Размер шрифта
-
+

Юрий Любимов. Режиссерский метод - стр. 4

А начался он в самый момент появления труппы на сцене. Зритель предвкушал встречу с героями спектакля. Во время создания «Доброго человека из Сезуана» привычно было увидеть в качестве таких героев сценически воплощенных персонажей пьесы. Но вопреки нашему ожиданию появились актеры. И уже действуют, так необычно начав спектакль. Исходный импульс драматического действия и был порожден вот этим напряжением, возникшим из противоречия между зрительским ожиданием и сценической реальностью. Другими словами – между обычной несвободой зрительской инерции и свободой творческого акта. Сразу проявилась и одна из коренных черт новоявленного театра: непосредственное авторство зрителя (а не опосредованное, как обычно), его прямое участие в развитии драматического действия.

Изложение «эстетической программы» сразу ввело в ткань спектакля одну из подтем, один из мотивов, который будет развивать спектакль: мотив театра, а может быть, и более широко – искусства.

Знаки условности

Мотив получил развитие и в особенностях средств театрального языка. Спектакль был насыщен танцами, пантомимой, точнее, ее элементами. В рамках драматического представления, каким оставался «Добрый человек из Сезуана», они воспринимались как отчетливый знак условности. Но и лишенная танцевально-пантомимических элементов пластика выглядела сочиненной. «Музыкальность» пластической формы отмечалась В. Гаевским в игре З. Славиной. Однако строгая, с отчетливо выявленным ритмом, организация партитуры спектакля наделяла таким качеством игру всех актеров.
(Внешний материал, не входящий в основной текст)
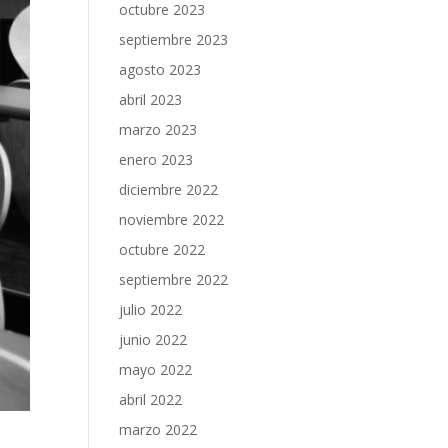
octubre 2023
septiembre 2023
agosto 2023
abril 2023
marzo 2023
enero 2023
diciembre 2022
noviembre 2022
octubre 2022
septiembre 2022
julio 2022
junio 2022
mayo 2022
abril 2022
marzo 2022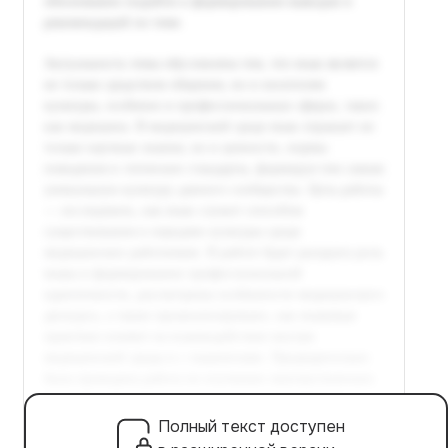
Полный текст доступен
Необходимой в этих условиях оказалась и заведомо «сотворенная» речь. Да, З. Славина даже «прозаические фразы Брехта (…) читает, как стихотворные» [23, 75–76]. Но для нас важно, что стихотворные ритмы, декламация, многочисленные песенные высказывания пронизывали спектакль в целом. Все это воспринималось как свое образный полюс, противоположность «натуральной» речи (которую критики отмечали у актеров «Современника» и раннего Эфроса).
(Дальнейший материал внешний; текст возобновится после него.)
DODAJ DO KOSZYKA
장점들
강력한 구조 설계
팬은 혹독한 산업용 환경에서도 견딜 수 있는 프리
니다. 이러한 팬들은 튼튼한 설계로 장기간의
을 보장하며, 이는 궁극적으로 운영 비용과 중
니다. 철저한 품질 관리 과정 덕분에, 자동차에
Любимов считает необходимым, чтобы актеры вели внутренний счет, как это делают музыканты. «Репетируя не только «Гамлета», а и другие спектакли, – рассказывал он, – я устанавливал с актерами музыкальную партитуру и заставлял, иногда просто технически даже, – ты не имеешь права вступать с текстом, не просчитав там 5–6 секунд: когда музыка войдет в тебя – ты начнешь продолжать дальше. (…) чтоб действительно прошла музыка через него и стала ему нужна» [56, 33].

Конечно, с подобной «искусственностью» языка был связан и пафос несогласия с официальными установлениями в стране, который сопровождал и применение большей условности, чем было принято и допущено в данный момент советской истории. И соответственно воспринимались те, кто совершали попытку выхода «за флажки», в данном случае – создатели спектакля. Однако самое существенное, что перед нами именно язык искусства и заведомое акцентирование этого в спектакле.